Maggie
Catherine Johns
Maggie
Catherine Johns
A priest unable to contain his desires; a schoolgirl starved for affection and hoping to escape from a violent, alcoholic father - this is the story of Maggie, a vulnerable woman who eventually finds herself.
Dreaming of breaking free from her troubled family, Maggie becomes entangled instead in a taboo relationship - first at school in the Hunter Valley, then at university in Sydney - with the older Father Nihill. As a result, Maggie’s hopes of freedom and success seem thwarted. Yet exile and banishment lead her in unexpected directions.
Balancing deceptively spare prose and descriptions of 1960s Australian life that are by turns starkly confronting and exquisitely beautiful, Maggie is the story of a complex, forbidden relationship and a woman who both loses and finds herself anew..
Review
Aurelia Orr
Maggie is a powerful coming-of-age story about the sudden transition from childhood to adulthood, the pain of losing one’s innocence, and of rebuilding oneself to keep on surviving for at least one more day.

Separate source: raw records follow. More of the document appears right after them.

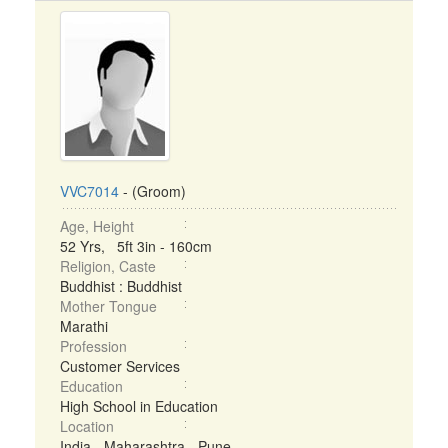
VVC7014
- (Groom)
Age, Height
52 Yrs, 5ft 3in - 160cm
Religion, Caste
Buddhist : Buddhist
Mother Tongue
Marathi
Profession
Customer Services
Education
High School in Education
Location
India - Maharashtra - Pune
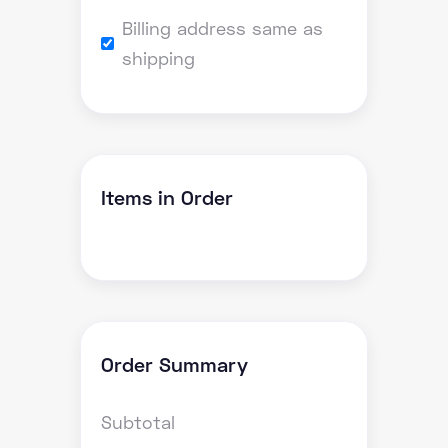
Billing address same as
shipping
Items in Order
Order Summary
Subtotal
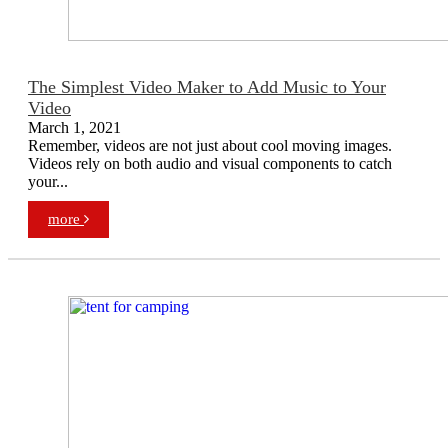
The Simplest Video Maker to Add Music to Your
Video
March 1, 2021
Remember, videos are not just about cool moving images.
Videos rely on both audio and visual components to catch
your...
more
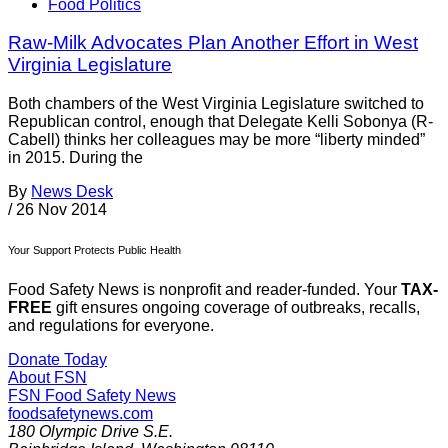
Food Politics
Raw-Milk Advocates Plan Another Effort in West
Virginia Legislature
Both chambers of the West Virginia Legislature switched to
Republican control, enough that Delegate Kelli Sobonya (R-
Cabell) thinks her colleagues may be more “liberty minded”
in 2015. During the
By
News Desk
/
26 Nov 2014
Your Support Protects Public Health
Food Safety News is nonprofit and reader-funded. Your
TAX-
FREE
gift ensures ongoing coverage of outbreaks, recalls,
and regulations for everyone.
Donate Today
About FSN
FSN
Food Safety News
foodsafetynews.com
180 Olympic Drive S.E.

Set in 1960s Australia, Maggie attends a Catholic boarding school, which most of the students consider a suffocating prison, except for Maggie who sees it as a release from her troubled and broken home. Then, one morning after Mass, Maggie meets the new priest, Father Nihill. He is handsome, charming and makes her feel special and wanted – until then, she had believed she was undesirable. She is soon swept up in what she believes to be a forbidden and exciting affair. But when she unexpectedly becomes pregnant with his child, Maggie must abandon the fairytale she believes she’s been living and confront the reality that threatens to strip away the only power she has left.
Maggie, like most children, wishes to mature faster: adulthood appears golden with endless possibilities, autonomy and the freedom to be with an older man without secrecy or shame. But when Maggie is suddenly forced to grow up and raise a child all on her own, she achingly misses the times she could be with her friends or go to a school dance without the fear that her teacher is nearby and watching. Her dreams of studying at university are thwarted, and all she can think about is how she didn’t appreciate her childhood enough.
The attention of someone older and more powerful can be dangerous to a young person, as bewitching as it may first appear. With Maggie, Catherine Johns seems to beg the reader not to fall into the human trap of wishing you were older or younger than your current age, and instead to cherish every moment in this precious and fleeting life that can change irrevocably at any moment.